Monitoring, which includes collecting, analysing and reporting data on inputs, activities, outcomes and impact, seems to be a weak spot, for the following reasons:
- Unlike developed countries South Africa is generally a data-poor country, especially at provincial and local levels. This often results in poor planning and monitoring. It is crucial that a system is developed to improve our data gathering on a continuous basis.
- The most sophisticated software cannot ensure that the provided data that is fed into the system is credible, accurate and complete. E.g. information collected and collated from the Quarterly Performance Reporting Model for a particular department reflected the following:
Only 51 of the 217 indicators were met. Seventy six percent of the information needed was left blank. The reason for the incomplete reporting, could be:
- Simply laziness from officials to provide the information
- Incompetence of officials to provide and collect the information
- The M & E unit is understaffed
- Information not available
- Some indicators are no longer valid or changed
Moving towards concrete reforms:
Addressing challenges in monitoring and evaluation units
It is crucial to get our Monitoring and Evaluation houses in order by addressing:
- Undertrained staff: Officials need to be trained in modern data collection, monitoring methods, and analysis
- Underfunded units
- Unmotivated staff
- Using one standard reporting method instead of different methods
- Strengthening verification: by dealing with discrepancies in the numbers provided on paper and the reality.
We must also create a conducive organisational culture by:
- Sharing data
- Showing appreciation for managing results
- Prioritising measurement
- Breaking down operational silos
- Maintaining institutional memory (data management and validity)
- Dealing with cover-ups
- Ensuring that M & E is part of the design of a programme
At the Second Latin American Network of Evaluation, Systematization and Monitoring Conference in Colombia (2007), Pablo Rodríguez-Bilella highlighted the implications of the lack of a results-driven monitoring and evaluation culture:
- Institutional and political constraints are more difficult to overcome
- The struggle for adequate budgets demands extra energy
- The evaluator is closer to or resemblesthe image of a detective or spy rather than a critical ally
- The evaluation does not always reflect local, regional and national priorities.
Creating an M & E database that runs parallel to the quarterly progress review system
The Provincial Treasury’s IGR unit has submitted a preliminary proposal to the Provincial Monitoring and Evaluation Forum. It is based on targets set and activities planned during the planning phases of work. The reliability and credibility of the input will be evaluated and tested on a quarterly basis.
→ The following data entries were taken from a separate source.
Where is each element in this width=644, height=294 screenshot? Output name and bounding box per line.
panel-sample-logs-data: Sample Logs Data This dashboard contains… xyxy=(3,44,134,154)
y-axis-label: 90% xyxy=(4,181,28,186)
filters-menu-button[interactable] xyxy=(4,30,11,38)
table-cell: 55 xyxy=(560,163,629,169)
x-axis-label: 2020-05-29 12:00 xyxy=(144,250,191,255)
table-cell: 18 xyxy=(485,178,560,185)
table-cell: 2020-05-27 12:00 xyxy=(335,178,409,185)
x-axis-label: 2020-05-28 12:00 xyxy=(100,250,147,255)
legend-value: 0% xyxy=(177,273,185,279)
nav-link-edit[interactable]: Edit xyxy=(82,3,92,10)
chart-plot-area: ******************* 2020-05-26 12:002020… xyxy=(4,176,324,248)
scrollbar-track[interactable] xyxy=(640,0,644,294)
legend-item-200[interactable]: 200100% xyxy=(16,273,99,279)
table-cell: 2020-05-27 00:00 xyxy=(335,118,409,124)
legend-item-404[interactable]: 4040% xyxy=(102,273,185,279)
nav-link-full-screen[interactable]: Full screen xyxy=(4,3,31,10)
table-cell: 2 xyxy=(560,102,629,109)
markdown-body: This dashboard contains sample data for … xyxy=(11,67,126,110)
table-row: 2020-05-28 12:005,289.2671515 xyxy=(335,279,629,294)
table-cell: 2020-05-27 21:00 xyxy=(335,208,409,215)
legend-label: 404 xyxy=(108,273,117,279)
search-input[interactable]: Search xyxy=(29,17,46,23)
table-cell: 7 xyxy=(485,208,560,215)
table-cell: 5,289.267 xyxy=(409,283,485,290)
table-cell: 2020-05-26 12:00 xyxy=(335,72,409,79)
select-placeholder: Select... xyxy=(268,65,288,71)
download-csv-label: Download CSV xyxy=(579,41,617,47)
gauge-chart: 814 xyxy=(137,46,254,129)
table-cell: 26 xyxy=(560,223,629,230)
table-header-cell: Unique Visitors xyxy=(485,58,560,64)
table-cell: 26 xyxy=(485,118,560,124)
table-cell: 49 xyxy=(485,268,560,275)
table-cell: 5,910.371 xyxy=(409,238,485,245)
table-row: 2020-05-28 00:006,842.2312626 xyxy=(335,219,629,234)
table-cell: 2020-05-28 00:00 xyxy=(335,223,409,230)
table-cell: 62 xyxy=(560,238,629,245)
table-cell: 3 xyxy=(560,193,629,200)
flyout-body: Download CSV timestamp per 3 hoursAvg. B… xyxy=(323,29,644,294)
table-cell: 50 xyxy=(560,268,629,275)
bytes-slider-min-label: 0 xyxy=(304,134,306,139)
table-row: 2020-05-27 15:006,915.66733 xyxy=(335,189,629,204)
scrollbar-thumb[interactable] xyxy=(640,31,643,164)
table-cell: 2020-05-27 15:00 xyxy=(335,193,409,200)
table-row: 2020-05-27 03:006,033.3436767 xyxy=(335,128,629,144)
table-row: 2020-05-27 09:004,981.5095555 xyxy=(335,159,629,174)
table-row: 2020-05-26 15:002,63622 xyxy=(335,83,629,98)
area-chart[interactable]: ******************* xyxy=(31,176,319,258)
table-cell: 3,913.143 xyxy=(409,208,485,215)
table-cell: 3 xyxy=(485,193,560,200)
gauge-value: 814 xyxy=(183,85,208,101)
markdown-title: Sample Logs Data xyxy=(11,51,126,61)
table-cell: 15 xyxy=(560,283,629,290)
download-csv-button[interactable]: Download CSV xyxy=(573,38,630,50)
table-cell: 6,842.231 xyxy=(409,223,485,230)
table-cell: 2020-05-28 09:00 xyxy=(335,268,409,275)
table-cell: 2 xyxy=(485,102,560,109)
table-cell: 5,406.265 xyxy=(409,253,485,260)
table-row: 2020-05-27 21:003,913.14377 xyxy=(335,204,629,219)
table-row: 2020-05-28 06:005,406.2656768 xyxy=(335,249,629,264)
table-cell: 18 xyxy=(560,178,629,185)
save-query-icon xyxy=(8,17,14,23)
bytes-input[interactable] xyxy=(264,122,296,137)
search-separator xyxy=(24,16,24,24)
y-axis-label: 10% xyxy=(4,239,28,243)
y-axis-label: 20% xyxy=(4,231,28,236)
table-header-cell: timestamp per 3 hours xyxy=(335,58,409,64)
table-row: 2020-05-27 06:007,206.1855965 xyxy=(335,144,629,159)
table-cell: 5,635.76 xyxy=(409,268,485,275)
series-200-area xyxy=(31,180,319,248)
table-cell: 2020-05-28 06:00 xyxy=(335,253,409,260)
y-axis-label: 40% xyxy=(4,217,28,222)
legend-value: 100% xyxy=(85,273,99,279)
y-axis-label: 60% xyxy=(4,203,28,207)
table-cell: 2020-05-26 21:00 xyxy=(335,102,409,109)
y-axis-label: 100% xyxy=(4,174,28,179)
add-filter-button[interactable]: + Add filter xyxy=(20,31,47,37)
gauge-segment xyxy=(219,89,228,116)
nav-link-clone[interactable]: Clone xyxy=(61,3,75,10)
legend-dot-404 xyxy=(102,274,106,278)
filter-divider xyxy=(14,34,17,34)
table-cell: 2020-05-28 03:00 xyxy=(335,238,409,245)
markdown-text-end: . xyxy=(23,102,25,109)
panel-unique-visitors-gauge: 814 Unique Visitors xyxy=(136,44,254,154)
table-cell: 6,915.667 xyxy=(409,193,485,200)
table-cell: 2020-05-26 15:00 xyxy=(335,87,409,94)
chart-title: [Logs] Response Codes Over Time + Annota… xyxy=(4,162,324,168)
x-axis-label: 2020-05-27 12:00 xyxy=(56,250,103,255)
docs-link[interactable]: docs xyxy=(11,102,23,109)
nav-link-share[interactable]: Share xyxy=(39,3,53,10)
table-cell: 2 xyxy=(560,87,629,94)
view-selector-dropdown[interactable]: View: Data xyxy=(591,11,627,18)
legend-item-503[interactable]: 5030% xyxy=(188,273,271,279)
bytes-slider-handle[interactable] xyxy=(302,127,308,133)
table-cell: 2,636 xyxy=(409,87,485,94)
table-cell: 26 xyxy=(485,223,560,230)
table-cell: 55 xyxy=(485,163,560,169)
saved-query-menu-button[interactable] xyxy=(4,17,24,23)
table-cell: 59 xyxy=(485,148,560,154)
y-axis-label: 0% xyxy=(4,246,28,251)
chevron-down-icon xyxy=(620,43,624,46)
Starting with only the core functions of departments (and extending it over time) the database can help to keep the work on track and alert management (HODs and MECs) when activities are derailing. We cannot evaluate everything and it may force departments to concentrate on their core functions.
If conducted properly, the electronic database can be an invaluable tool for good management, and a useful base for evaluation. It will answer all the results-based questions, i.e. the availability of resources, the effective and efficient use of resources; whether capacity is sufficient and appropriate and the bottom line: is the state body doing what it planned to do and therefore improving service delivery to the people?
The Performance Monitoring and Evaluation lens has been adjusted. It is now up to each and every citizen of our country to ensure that the outcomes are met. Like Mohatma Gandhi said, “All our philosophy is dry as dust if it is not immediately translated into some act of living service.” Let us always behave as if our actions will be preserved for all to see because they will – in the legacy of improved services delivered to the people of South Africa.